Published in FasterLouder, 4 April 2016
Alex Turner and Miles Kane make an interesting couple. The Arctic Monkeys frontman and his best mate are near-criminally pleased with themselves, a double-act of rock star douchebaggery filled with endless in-jokes, obscure references and obnoxious jack-the-lad repartee, gift-wrapped in admittedly top-notch threads. People talk about it as a bromance, but their relationship lacks the charm implied by that term. Their thing is grander and more grotesque – a self-actualising rock ‘n’ roll myth, a near-parody of young, cool, creative success. They’re not interesting because they make each other laugh. They’re interesting because everything they do together is done to excess – including their latest album.
Kane and Turner met in 2005, when Kane’s now defunct band The Little Flames toured as a support act for the Arctic Monkeys. They toured together again in 2007, jamming backstage in between their respective sets and developing material of a non-Monkeys bent. The boys went into the studio soon afterwards and their side project, The Last Shadow Puppets, was born.
The Arctic Monkeys are amazing, but there was something really left field magical about The Last Shadow Puppets’ 2008 debut, The Age of the Understatement. A paean to Scott Walker’s lush orchestral pop, the record relocated Turner’s wry voice to this quixotic, retro landscape, with remarkable success. In a tsunami of string arrangements, without much hint of irony, The Last Shadow Puppets made an entire record in the style of a classic Bond theme. Kane and Turner were play-acting the sixties, but the strength of their songwriting made it work.

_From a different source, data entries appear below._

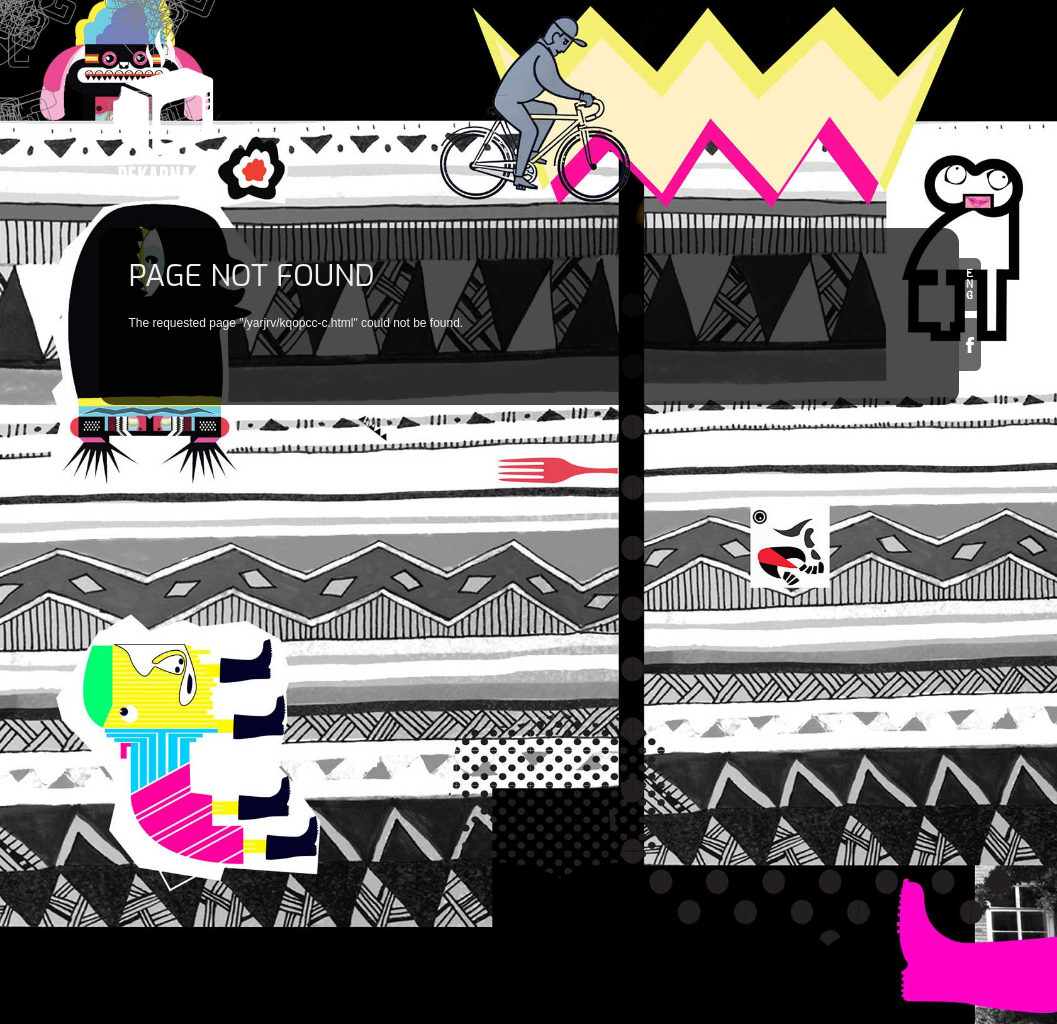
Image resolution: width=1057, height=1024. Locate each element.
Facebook (970, 344)
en (970, 284)
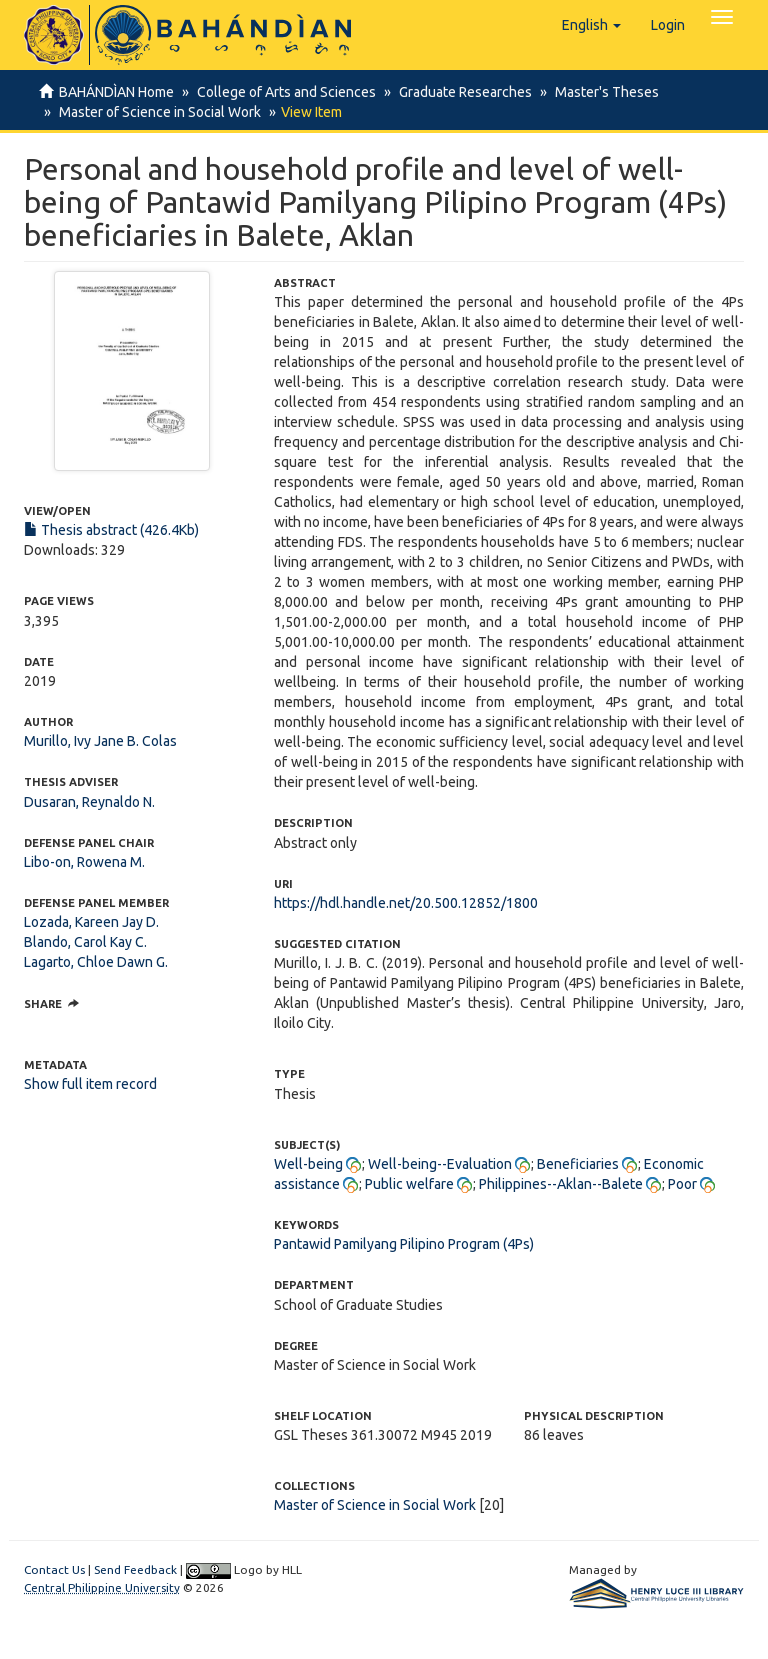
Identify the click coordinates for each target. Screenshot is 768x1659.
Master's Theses (598, 92)
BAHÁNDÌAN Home (116, 92)
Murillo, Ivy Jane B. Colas (100, 741)
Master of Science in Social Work (157, 112)
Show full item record (90, 1084)
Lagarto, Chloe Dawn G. (96, 962)
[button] (591, 25)
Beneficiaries (578, 1164)
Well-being (308, 1164)
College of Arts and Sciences (283, 92)
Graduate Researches (459, 92)
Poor (682, 1184)
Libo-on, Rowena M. (84, 862)
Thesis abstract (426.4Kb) (111, 530)
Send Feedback (135, 1569)
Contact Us (54, 1569)
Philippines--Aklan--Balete (561, 1184)
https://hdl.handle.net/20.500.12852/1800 (406, 903)
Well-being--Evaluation (440, 1164)
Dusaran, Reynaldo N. (89, 802)
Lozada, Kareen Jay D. (91, 922)
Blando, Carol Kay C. (85, 942)
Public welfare (409, 1184)
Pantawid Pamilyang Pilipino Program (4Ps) (404, 1244)
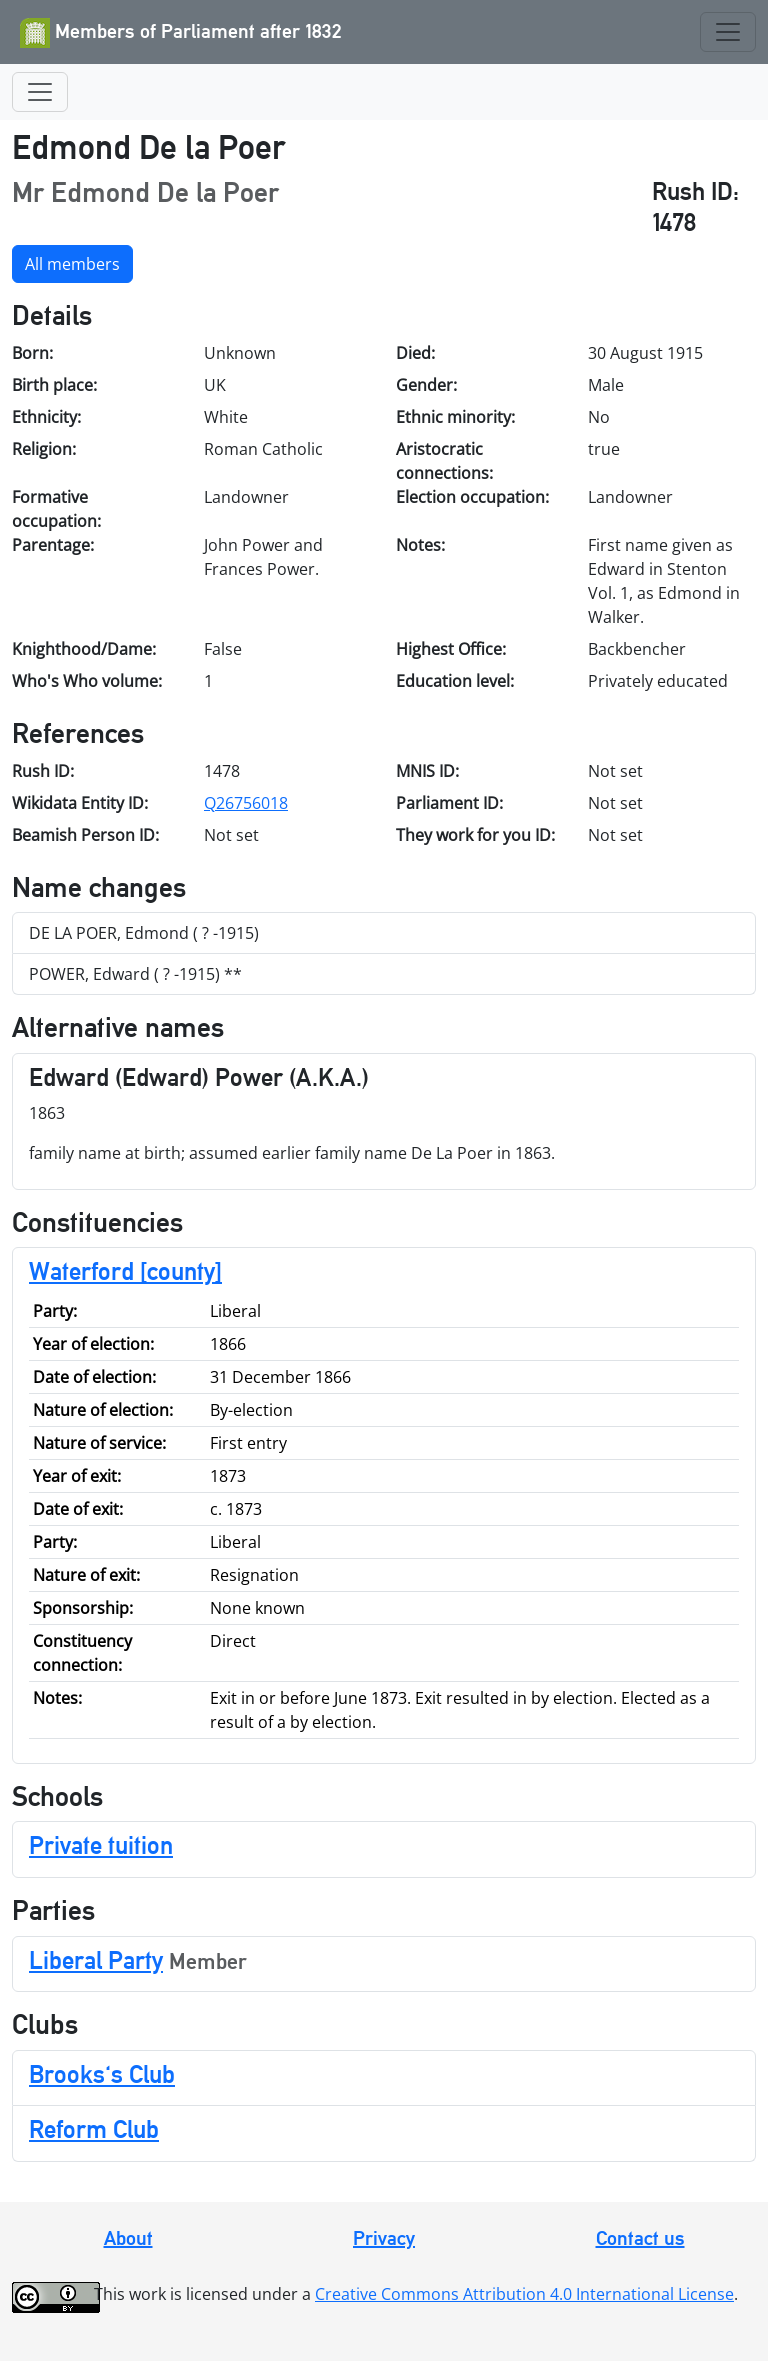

Eight years (and three Arctic Monkeys records) later, The Last Shadow Puppets are back and more excessive than ever. They’ve presented themselves to the world in matching velour tracksuits and heavy gold rings; a private members club with only two members who are emboldened by money, accolades and age; bearing a record brimming with ridiculous drama called Everything You’ve Come to Expect.
Much like The Last Shadow Puppets’ debut, the new album is steeped in nostalgia, but the references are wider this time around. It wraps funk, disco and new wave in with the crooning sixties sound, as well as harder-edge rock – a bit of sneer within the sultriness. The through line is Owen Pallet, who came in to do the string arrangements for a second time, but joined the band much earlier in the process. Pallett’s presence in the studio has forged a slicker, deeper interplay between guitar riffs and violins, with even greater orchestral ambition. Sometimes lush and romantic, sometimes shrieking with the tension of a Hitchcock score, the strings are the thing that gives The Last Shadow Puppets shape.
What’s most different, what’s more intense about Everything You’ve Come to Expect, is the lyrical tone. The record is full of sleaze. Out of the gate, on Aviation, Turner sings, “Where do you want it? It’s your decision honey. My planet or yours?” On Miracle Aligner, Kane invites a girl to, “Go and get ‘em tiger, get down on your knees again” while Turner tells another on The Element of Surprise, “Just let me know when you want your socks knocking off.” Dracula Teeth, with its high camp take on teen boy fantasy, doesn’t bear explaining.
When they’re not being predatory on this record, Kane and Turner are expressing love in epic, idealised, nostalgic ballads – a lamenting lothario mode that is almost as crass as the near constant come-ons. They pay homage to a pastoral manic pixie dream girl in She Does The Woods (“She’ll jump in the river, you’ll wish you’re the water”) and deliver a keening John Waters-esque torch song with Sweet Dreams, TN (an ode to Turner’s model girlfriend, Taylor Bagley), tumbling around in their own sardonic melodrama.
The thing is, all this rich, thick silliness is what makes the album great. For Turner, The Last Shadow Puppets is a flamboyant alter ego, a place where he can spread his peacock feathers and channel a river of rock ‘n’ roll history into bolshy, beautiful, epically charming tunes. And the music is the perfect expression of Kane and Turner’s relationship, a natural extension of their aesthetic project. Everything You’ve Come to Expect is stylish, self-satisfied, smug, sleazy, cocky, crass and confident. It is completely, utterly over the top and that’s just where these boys want to be.